J’ai toujours été passionné par les formes traditionnelles de défilés et de carnavals. Dès le début des Biennales, après avoir beaucoup fréquenté le Sud de la France, et en particulier la ville d’Arles où se tenait un beau festival de danse contemporaine, ainsi que des fêtes traditionnelles, j’ai fait venir à Lyon, pour la Biennale « Quatre siècles de danse en France » de 1988, ce que, dans le sud, on appelle une « pégoulade ». Rue de la République ont défilé des bergers avec leurs moutons, des arlésiennes et des gardians… C’était une folie complète, qui montrait l’existence d’une tradition de danse provençale très intéressante. Je dirai que c’est la première tentative.
Le second moment important vient en 1992, lors de la Biennale consacrée à l’Espagne. Après avoir beaucoup voyagé et être allé voir des défilés comme les Moros y Cristianos de Elche ou les Fallas de Valencia, dont les processions populaires durent 24 heures, avec les groupes de quartiers qui défilent et réalisent avec des milliers de gerbes de fleurs le manteau parfumé de la Vierge devant la cathédrale. Il y aura en 1992 la Féria du Vieux Lyon. Un très grand succès, plus de 100 000 personnes, des Valenciens et des Valenciennes en costumes, des chevaux, du flamenco, des Sévillanes, de la sangria et des churros, la fête !

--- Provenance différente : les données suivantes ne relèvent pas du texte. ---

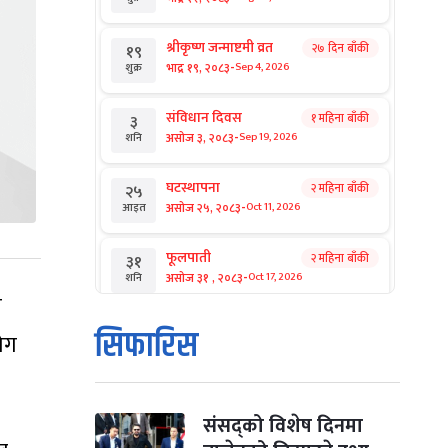
श्रीकृष्ण जन्माष्टमी व्रत
२७ दिन बाँकी
१९
-
भाद्र १९, २०८३
Sep 4, 2026
शुक्र
संविधान दिवस
१ महिना बाँकी
३
-
असोज ३, २०८३
Sep 19, 2026
शनि
घटस्थापना
२ महिना बाँकी
२५
-
असोज २५, २०८३
Oct 11, 2026
आइत
फूलपाती
२ महिना बाँकी
३१
-
असोज ३१ , २०८३
Oct 17, 2026
शनि
ै
कार्तिक सङ्क्रान्ति
२ महिना बाँकी
१
सिफारिस
योग
-
कार्तिक १, २०८३
Oct 18, 2026
आइत
महानवमी
२ महिना बाँकी
३
-
कार्तिक ३, २०८३
Oct 20, 2026
मंगल
संसद्को विशेष दिनमा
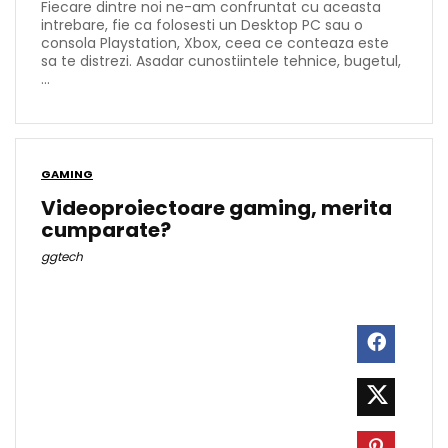
Fiecare dintre noi ne-am confruntat cu aceasta
intrebare, fie ca folosesti un Desktop PC sau o
consola Playstation, Xbox, ceea ce conteaza este
sa te distrezi. Asadar cunostiintele tehnice, bugetul,
...
GAMING
Videoproiectoare gaming, merita
cumparate?
ggtech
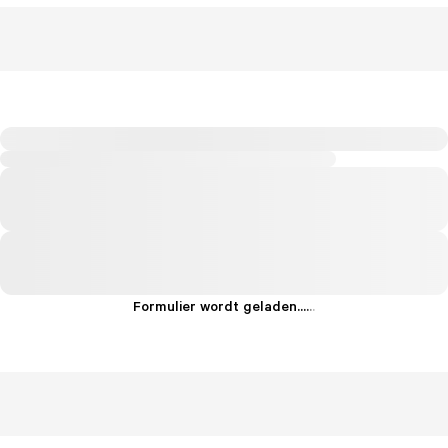
Formulier wordt geladen...
.
.
.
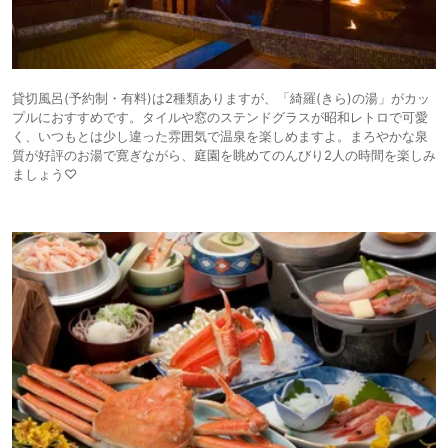
貸切風呂(予約制・有料)は2種類ありますが、「綺羅(きら)の湯」がカッ
プルにおすすめです。タイルや窓のステンドグラスが昭和レトロで可愛
く、いつもとは少し違った雰囲気で温泉を楽しめますよ。まろやかな泉
質が好評のお湯で寛ぎながら、庭園を眺めてのんびり2人の時間を楽しみ
ましょう♡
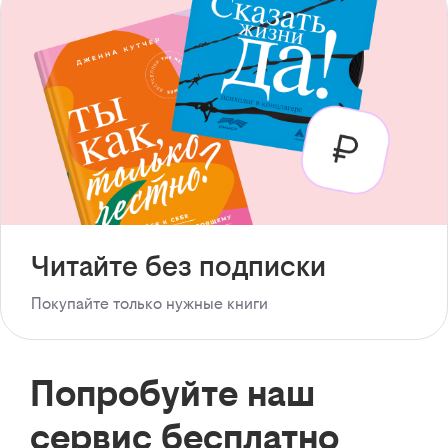
Читайте без подписки
Покупайте только нужные книги
Попробуйте наш
сервис бесплатно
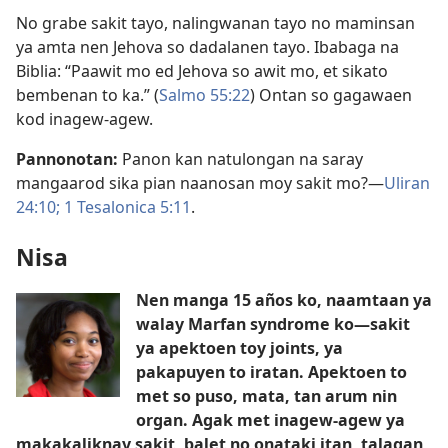
No grabe sakit tayo, nalingwanan tayo no maminsan
ya amta nen Jehova so dadalanen tayo. Ibabaga na
Biblia: “Paawit mo ed Jehova so awit mo, et sikato
bembenan to ka.” (
Salmo 55:22
) Ontan so gagawaen
kod inagew-agew.
Pannonotan:
Panon kan natulongan na saray
mangaarod sika pian naanosan moy sakit mo?​—
Uliran
24:10;
1 Tesalonica 5:11
.
Nisa
Nen manga 15 años ko, naamtaan ya
walay Marfan syndrome ko​—sakit
ya apektoen toy joints, ya
pakapuyen to iratan. Apektoen to
met so puso, mata, tan arum nin
organ. Agak met inagew-agew ya
makakaliknay sakit, balet no onataki itan, talagan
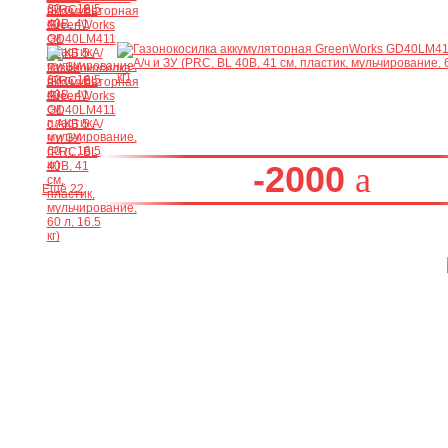
-2000
Ещё 22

En 1993, je voyage au Brésil, je découvre les danses du Nordeste, « forro », « maracatu », « bumba meu boi » et le carnaval de Rio. Mais plus que le carnaval, je découvre les écoles de samba. Dans les quartiers de la périphérie de Rio, parce que les écoles sont dans les communautés situées autour de la ville, à l’intérieur de grands hangars bien organisés, une population hétéroclite se réunit toutes les fins de semaine à partir du mois d’octobre pour répéter la samba, chanson et danse qui accompagne le défilé du carnaval. Ce sont 3 000 à 4 000 personnes, extrêmement mélangées, une majorité d’habitants de la communauté mais aussi tous ceux qui supportent leur école de samba comme un club de foot et ont envie de participer au défilé, toutes classes sociales confondues.

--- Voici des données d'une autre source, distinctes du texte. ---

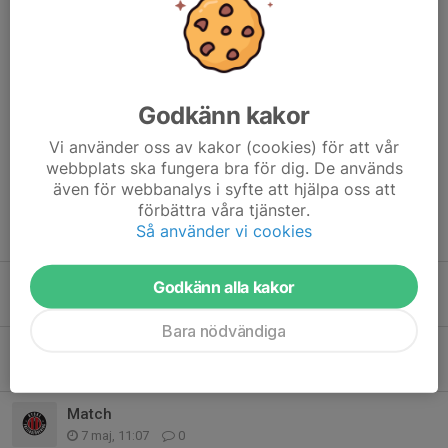
Dela nyhet
Godkänn kakor
Kommentarer
Vi använder oss av kakor (cookies) för att vår
Marina Långdahl
22 jun 2025
webbplats ska fungera bra för dig. De används
Så himla bra info! Tack för den!👏😍
även för webbanalys i syfte att hjälpa oss att
förbättra våra tjänster.
Så använder vi cookies
Tidigare nyheter
Fikalista
Godkänn alla kakor
21 jun, 20:56
0
Bara nödvändiga
OBS NYA TRÄNINGSTIDER
8 maj, 11:10
2
Match
7 maj, 11:07
0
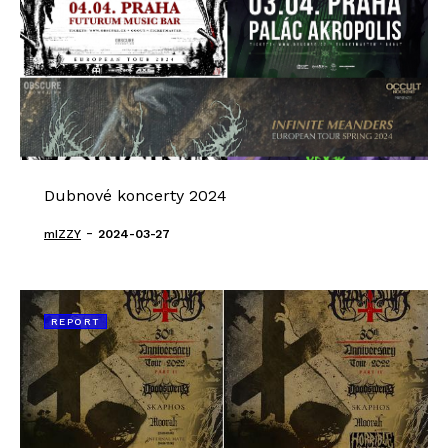
Dubnové koncerty 2024
-
mIZZY
2024-03-27
REPORT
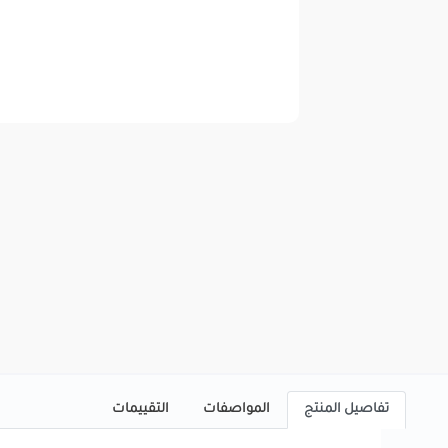
تفاصيل المنتج
المواصفات
التقييمات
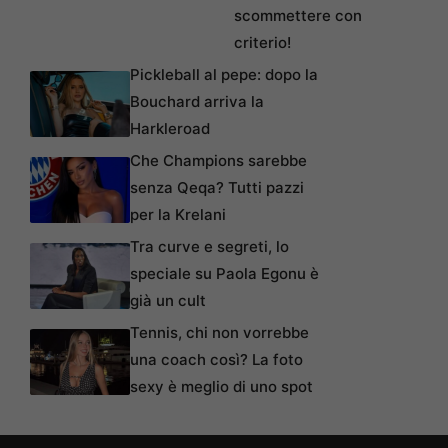
scommettere con
criterio!
Pickleball al pepe: dopo la
Bouchard arriva la
Harkleroad
Che Champions sarebbe
senza Qeqa? Tutti pazzi
per la Krelani
Tra curve e segreti, lo
speciale su Paola Egonu è
già un cult
Tennis, chi non vorrebbe
una coach così? La foto
sexy è meglio di uno spot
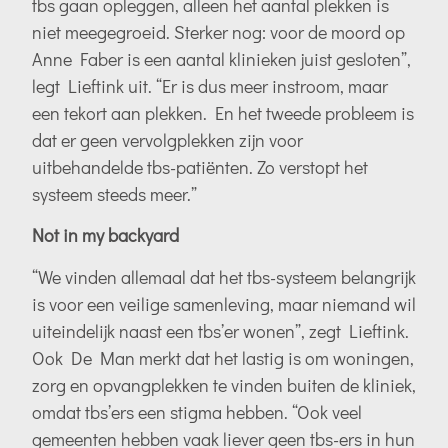
tbs gaan opleggen, alleen het aantal plekken is
niet meegegroeid. Sterker nog: voor de moord op
Anne Faber is een aantal klinieken juist gesloten”,
legt Lieftink uit. “Er is dus meer instroom, maar
een tekort aan plekken. En het tweede probleem is
dat er geen vervolgplekken zijn voor
uitbehandelde tbs-patiënten. Zo verstopt het
systeem steeds meer.”
Not in my backyard
“We vinden allemaal dat het tbs-systeem belangrijk
is voor een veilige samenleving, maar niemand wil
uiteindelijk naast een tbs’er wonen”, zegt Lieftink.
Ook De Man merkt dat het lastig is om woningen,
zorg en opvangplekken te vinden buiten de kliniek,
omdat tbs’ers een stigma hebben. “Ook veel
gemeenten hebben vaak liever geen tbs-ers in hun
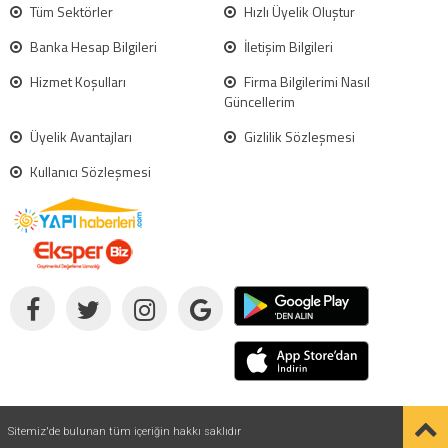
Tüm Sektörler
Hızlı Üyelik Oluştur
Banka Hesap Bilgileri
İletişim Bilgileri
Hizmet Koşulları
Firma Bilgilerimi Nasıl
Güncellerim
Üyelik Avantajları
Gizlilik Sözleşmesi
Kullanıcı Sözleşmesi
Sitemiz'de bulunan tüm içeriğin hakkı saklıdır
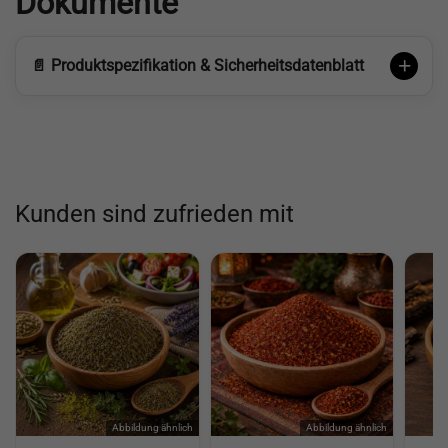
Dokumente
📄 Produktspezifikation & Sicherheitsdatenblatt
Kunden sind zufrieden mit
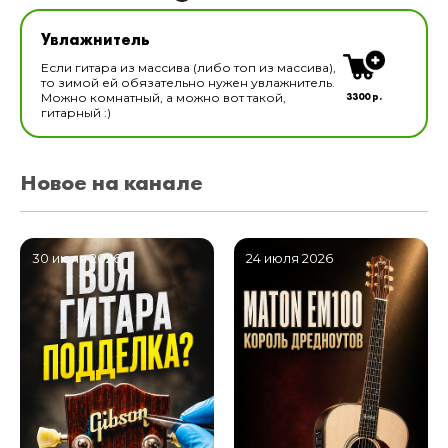
Увлажнитель для музыкальных инструментов
Увлажнитель
В наличии
Если гитара из массива (либо топ из массива),
то зимой ей обязательно нужен увлажнитель.
3300 р.
Можно комнатный, а можно вот такой,
гитарный :)
Новое на канале
30 июля 2026
24 июля 2026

Je me dis qu’il est assez incroyable d’arriver à mêler des gens aussi différents avec le but commun d’être les plus scintillants, les plus en harmonie et de remporter la victoire le jour du carnaval. Et ne peux m’empêcher de penser qu’en France, c’est un peu compliqué, il faut inventer la Fête des voisins pour que les habitants du même immeuble se rencontrent ! N’y a-t-il pas un moyen de reprendre cette idée, non pour copier le carnaval de Rio, mais pour avoir une forme festive où l’on mélangerait à la fois des groupes d’amateurs constitués autour d’une musique et d’une chorégraphie, et des danses et des musiques traditionnelles du Brésil ? La formule du Défilé de la Biennale de la danse est née ainsi, en 1996, lors de la Biennale Aquarela do Brasil.